Pope Francis announced Sunday he plans to visit Israel, Jordan and the Palestinian territories on May 24-26, and meet with the leader of the Orthodox Christian Church. He will be the fourth pontiff to visit the Christian Holy Land in the modern era.

The pope made the announcement Sunday, which was the 50th anniversary of Pope Paul VI's first trip to Jerusalem six months into his papacy to meet the leader of the Orthodox Christian Church.

Francis told the crowd in St. Peter's Square that he was announcing his three-day visit to Amman, Bethlehem and Jerusalem "in the climate of joy that is typical of the Christmas season," according to The Associated Press.

Israel's Foreign Ministry spokesman Yigal Palmor said the pope "is very welcome in Israel and he will be greeted as warmly as his predecessors were," according to Jerusalem Post.

Palestinian President Mahmoud Abbas also welcomed the announced visit, saying he hoped it would "contribute to alleviate the suffering of the Palestinian people who aspire for freedom, justice and independence," according to the Palestinian news agency Wafa.

Jordan's Royal Palace said it would mark a "significant milestone for brotherhood and forgiveness between Muslims and Christians and consolidates the message of peace."

"It's less newsworthy now that the pope will travel to Israel and Palestine than it was a generation ago, but it is also significant to note it comes very early in his papacy, which I think shows it is a high priority," the newspaper quoted the Rev. Alistair Sear, a retired church historian, as saying. "John Paul traveled more than any pope in history and he did a great deal to bring Jews and Catholics closer, but he didn't go to Israel until the 22nd year of his papacy."

It will likely be the pope's second foreign trip after the 2013 visit to Brazil for World Youth Day last July.

Pope John Paul II visited Israel in 2000, and Pope Benedict XVI visited in 2009.

While the Vatican said the trip has not been planned with any geopolitical considerations, Francis might renew the church's call for peace between Israel and Palestine, Jerusalem Post reported, quoting Vatican news sources.

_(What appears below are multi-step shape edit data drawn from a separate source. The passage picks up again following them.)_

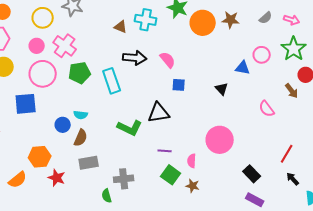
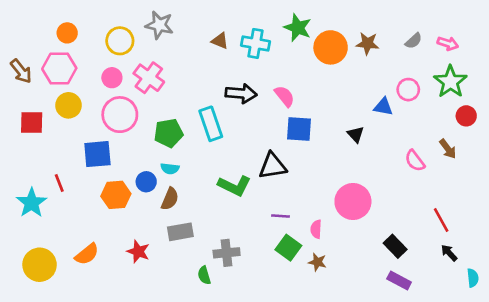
brown triangle: (121, 27) -> (220, 41), moved
green pentagon: (80, 73) -> (169, 133), moved
blue square: (179, 85) -> (299, 129), size x1.5
brown arrow: (292, 91) -> (448, 149), moved
red line: (287, 154) -> (441, 220), turned -60
orange hexagon: (40, 157) -> (116, 195), moved

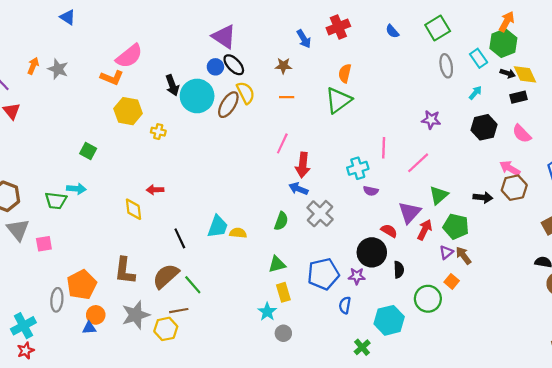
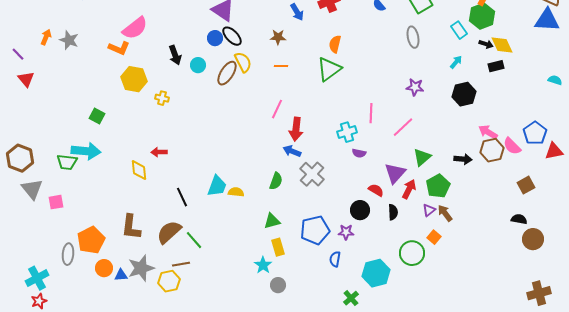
gray ellipse: (446, 66) -> (413, 37), moved
cyan circle: (197, 96) -> (198, 65), size x0.5
pink semicircle: (522, 134) -> (512, 146), moved
cyan arrow: (76, 189) -> (86, 151), size x1.6
green pentagon: (456, 226) -> (438, 186), turned 30
black circle: (372, 252) -> (360, 210), size x0.7
black semicircle: (399, 270) -> (393, 212), moved
blue triangle: (89, 328) -> (121, 275), moved

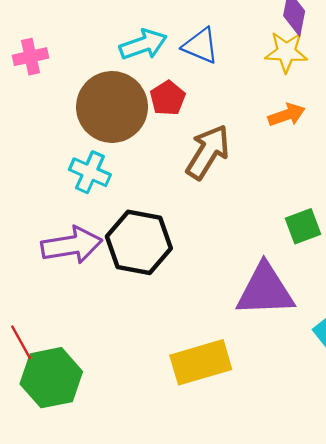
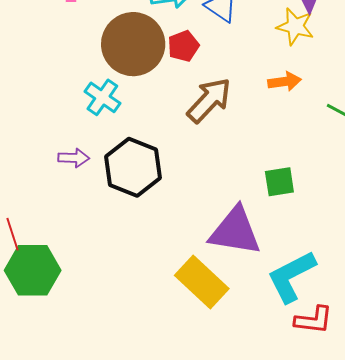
purple arrow: (72, 245) -> (74, 158), size x0.6
yellow rectangle: (201, 362) -> (202, 282), moved, turned 48

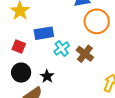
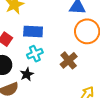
cyan cross: (62, 48) -> (35, 54), moved

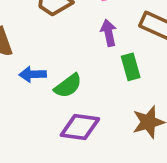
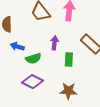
purple arrow: (109, 33) -> (54, 43), moved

The pope's visit might also signal a change in how the Catholic Church relates with the Jewish community and the Orthodox Christian Church.

Pope Francis will be joined by the current ecumenical patriarch, Bartholomew in Jerusalem, and the two will celebrate Mass together at the Church of the Holy Sepulchre, where Jesus was believed to be crucified and buried.

Meanwhile, the pope on Saturday talked about same-sex marriage, urging the church to reconsider how it treats children of divorced, gay couples, according to Reuters. On Sunday, the Vatican clarified that his comments did not indicate an openness to gay marriages.